Rethinking Risk Tolerance for Retiring Clients

The traditional approach to evaluating the risk tolerance of retiring clients has some problems, according to Michael E. Kitces, director of research at Pinnacle Advisory Group.

He notes that most advisers probably use questionnaires with 15 or so questions to evaluate a client’s risk tolerance. The questionnaires ask about such things as when the client needs to withdraw assets; what other assets the client has; the client’s knowledge level about investments; and what the client would do if markets declined. The client gets a total risk score based on his or her responses.

Kitces told attendees of the National Tax-deferred Savings Association’s (NTSA) 2014 403(b) Summit that advisers are really asking questions about three different things through these questionnaires. First is risk capacity, or the capacity to take risk based on the ability of the investor to absorb losses without getting wiped out. Next is risk perceptions, or what does the client actually define as risky investment behavior. Last is risk attitude or tolerance, based on considerations around how the client feels about risk/return tradeoffs, whereby taking risk means there could be a bad outcome or there could be great gains.

Kitces said there needs to be some way to account for the difference between risk capacity and attitude, separating time horizon and income needs from people’s willingness to trade off. “For example, we tell young folks, ‘You’re young, you should take more risk,’ but we don’t even ask if that’s going to make them nervous.”

For retiring clients, Kitces posed two scenarios. One retiring client doesn’t need much money, and doesn’t need it for many years because he has a large portfolio, and another client needs lots of money immediately and has less in his portfolio. Both are conservative investors. The first one’s questionnaire scores will average out to indicate he should invest in a moderate portfolio, Kitces explains, but because of his low risk tolerance, it’s just a matter of time before he has losses that are personally devastating to him. In addition, just because the client has the capacity doesn’t mean he should take the risk. The second client’s questionnaire scores will indicate he should invest in the most conservative portfolio, but this portfolio will fail to meet his need to accumulate lots of money.

“These are some of the core, essential problems with traditional risk evaluation,” Kitces said, noting that there is no easy solution for the second person in his example. “If he has a low risk tolerance, he cannot get high income, so he needs a different goal.”

A high risk capacity allows for any risk attitude, but a low risk capacity requires a high tolerance, he added. Risk attitude defines the upper limit of risk to take.

Risk perception presents another problem. Kitces said it seems clients have high risk tolerance in good markets and low tolerance in bad markets. But the problem is not that their tolerance changes, he warns. The problem arises when clients start thinking a short-term market trend is indicative of long-term results. This could lead them to misjudge risk and make bad decisions. Clients tend to remember most clearly what has happened most recently.
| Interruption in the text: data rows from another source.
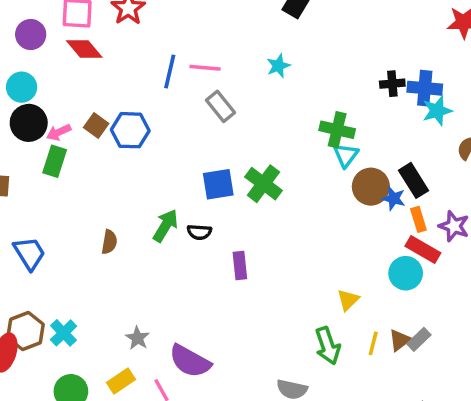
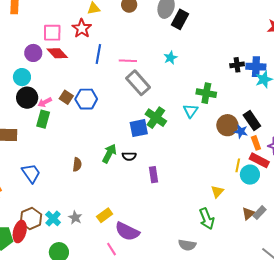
purple circle: (31, 35) -> (33, 53), moved
blue line: (170, 71) -> (98, 54), moved
gray rectangle: (220, 106) -> (138, 83), size x1.4
cyan triangle: (346, 155) -> (191, 111), moved
green cross: (264, 184) -> (156, 118), moved
gray star: (138, 338) -> (75, 218), moved
yellow line: (373, 343) -> (238, 165), moved
yellow rectangle: (121, 381) -> (105, 215), moved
“This is where education and financial literacy matters,” Kitces said. “Advisers must do constant educating so client perception is realistic. Perception is something we can actually help clients with.”

However, advisers need to start separating risk capacity from risk tolerance, according to Kitces. “Just because someone may have a large portfolio or a long time horizon, we shouldn’t violate their risk tolerance and give them an overly risky portfolio,” he concluded.